Gus Hilmy juga menekankan bahwa penyebaran pemahaman serta buku fikih ini perlu dilanjutkan setelah acara peluncuran, agar bisa terus diteruskan kepada seluruh lapisan masyarakat.
“Kegiatan ini tidak boleh berhenti di sini. Distribusi pemikiran ini harus dilakukan secara berkelanjutan. Masih ada tantangan pola pikir yang menimbulkan stigma, mendiskriminasi, dan menganggap penyandang disabilitas sebagai warga negara kelas dua. Kita semua setara. Kewajiban kita sebagai para kiai, fuqaha, dan ulama adalah untuk membangunkan kesadaran masyarakat akan misi agama yang mengajak kita untuk saling setara, seperti yang diharapkan dalam Al-Qur’an bahwa Tuhan menciptakan kita semua setara,” ujar Ketua Bidang Ukhuwah di MUI DIY ini.

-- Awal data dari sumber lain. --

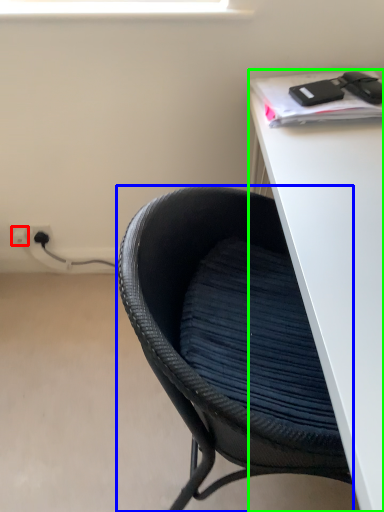 Question: Which is nearer to the electric outlet (highlighted by a red box)? chair (highlighted by a blue box) or desk (highlighted by a green box).

Choices:
 (A) chair
 (B) desk

Answer: (A) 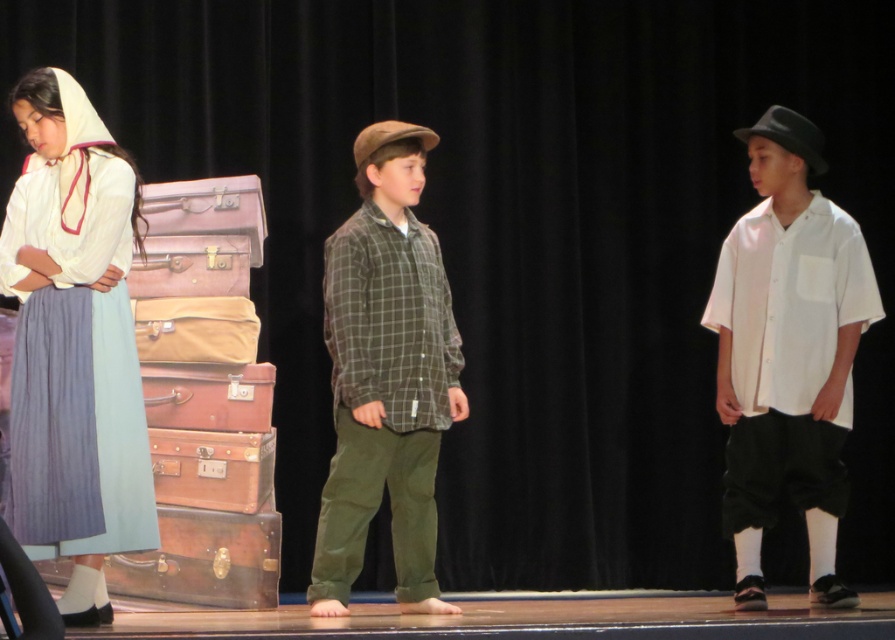 Which is more to the left, white cotton shirt at right or transparent leather suitcase at center?

transparent leather suitcase at center is more to the left.

Describe the element at coordinates (787, 353) in the screenshot. I see `white cotton shirt at right` at that location.

Is point (763, 496) in front of point (210, 563)?

Yes.

Where is `white cotton shirt at right`? Image resolution: width=895 pixels, height=640 pixels. white cotton shirt at right is located at coordinates (787, 353).

Is white cotton shirt at right positioned in front of green plaid shirt at center?

No, white cotton shirt at right is behind green plaid shirt at center.

The image size is (895, 640). Describe the element at coordinates (787, 353) in the screenshot. I see `white cotton shirt at right` at that location.

Find the location of a particular element. Image resolution: width=895 pixels, height=640 pixels. white cotton shirt at right is located at coordinates (787, 353).

Who is positioned more to the right, white cotton dress at left or white cotton shirt at right?

white cotton shirt at right

Does point (86, 323) lie in front of point (760, 605)?

Yes.

Image resolution: width=895 pixels, height=640 pixels. What are the coordinates of `white cotton dress at left` in the screenshot? It's located at (74, 346). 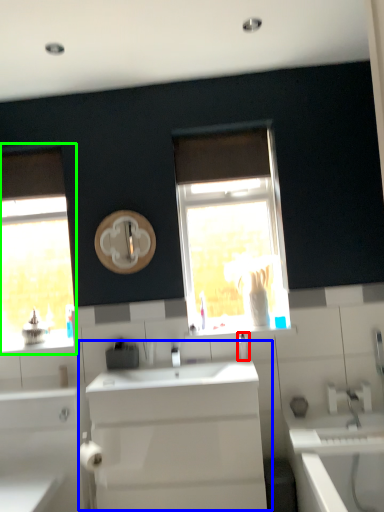 Question: Based on their relative distances, which object is nearer to soap dispenser (highlighted by a red box)? Choose from sink (highlighted by a blue box) and window (highlighted by a green box).

Choices:
 (A) sink
 (B) window

Answer: (A) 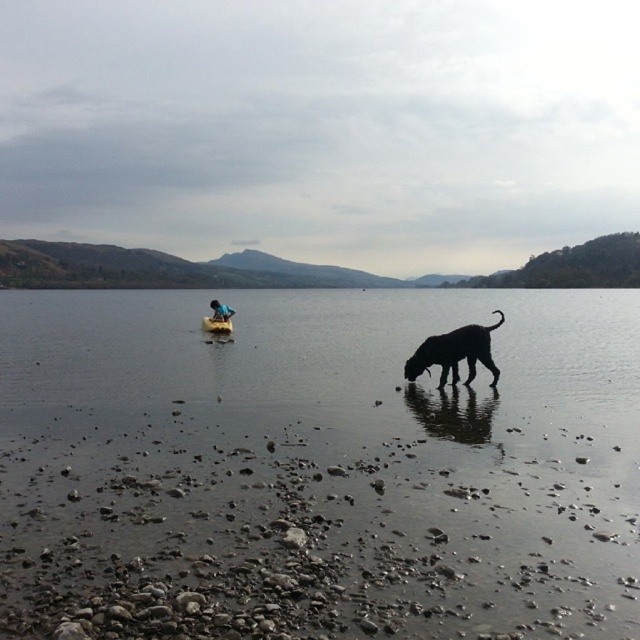 Question: Is clear water at shore center wider than wooden canoe at center?

Choices:
 (A) yes
 (B) no

Answer: (A)

Question: Among these objects, which one is nearest to the camera?

Choices:
 (A) clear water at shore center
 (B) wooden canoe at center
 (C) blue fabric at center

Answer: (A)

Question: Which point is closer to the camera?

Choices:
 (A) (467, 324)
 (B) (154, 385)

Answer: (A)

Question: Does wooden canoe at center appear on the left side of blue fabric at center?

Choices:
 (A) no
 (B) yes

Answer: (B)

Question: Is clear water at shore center to the left of black fur dog at lower center from the viewer's perspective?

Choices:
 (A) yes
 (B) no

Answer: (A)

Question: Among these points, which one is farthest from the camera?

Choices:
 (A) (108, 332)
 (B) (451, 342)

Answer: (A) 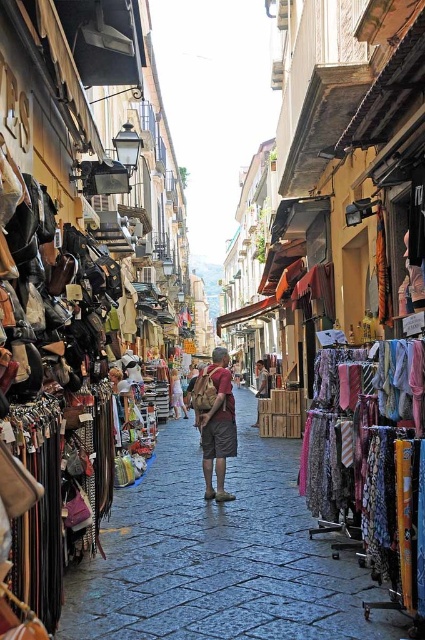 Question: Which object is positioned farthest from the denim shorts at center?

Choices:
 (A) light brown leather backpack at center
 (B) brown leather backpack at center
 (C) dark stone pavement at center

Answer: (C)

Question: Which point is farther to the camera?

Choices:
 (A) light brown leather backpack at center
 (B) denim shorts at center
 (C) dark stone pavement at center

Answer: (B)

Question: In this image, where is dark stone pavement at center located relative to light brown leather backpack at center?

Choices:
 (A) above
 (B) below

Answer: (B)

Question: Which point is farther from the camera taking this photo?

Choices:
 (A) (265, 392)
 (B) (221, 477)
 (C) (178, 381)
 (D) (397, 625)

Answer: (C)

Question: Is denim shorts at center below light brown leather backpack at center?

Choices:
 (A) no
 (B) yes

Answer: (B)

Question: Does dark stone pavement at center appear under brown leather backpack at center?

Choices:
 (A) no
 (B) yes

Answer: (B)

Sejalan dengan itu, Menteri Sosial RI, Gus Ipul, menyatakan bahwa dokumen ilmiah dan keagamaan ini lebih dari sekadar terbitan biasa, melainkan sebuah alat untuk melakukan transformasi sosial. Ia menerangkan bahwa banyak penyandang disabilitas psikososial yang selama ini menghadapi berbagai diskriminasi dalam hak-hak mereka, mulai dari akses ibadah, hak untuk menikah, hingga kesempatan kerja.
Fikih bersifat dinamis dan selalu beradaptasi dengan perkembangan zaman. Buku ini menawarkan panduan yang sangat praktis: mencakupi tata cara ibadah di tengah gangguan mental, hak untuk menikah, bimbingan spiritual, serta etika dalam masyarakat,” terang Gus Ipul.
Ia menambahkan bahwa masalah kesehatan mental sangat dipengaruhi oleh peran pemimpin agama di tingkat lokal. Buku ini diharapkan dapat berfungsi sebagai alat untuk melatih para kiai, ustaz, nyai, penceramah agama, dan tokoh keagamaan lainnya agar setiap khutbah dan dakwah yang disampaikan dapat menciptakan empati, bukan justru memperkuat stigma negatif.
Dalam pidatonya, Gus Kautsar juga mengingatkan tentang tanggung jawab moral para santri terhadap kondisi sosial. Ia menekankan bahwa penolakan terhadap perbedaan seringkali berakar dari kecenderungan manusia untuk hanya mencintai diri sendiri.
“Perasaan mencintai diri itu penting, tetapi jika hal tersebut mengarah pada menjadikan orang lain tampak tidak menarik, tidak baik, atau tidak istimewa, di situlah masalah muncul. Banyak masalah yang sebenarnya bisa diselesaikan, hanya saja kita belum menemukan cara atau pengetahuannya,” jelas Gus Kautsar.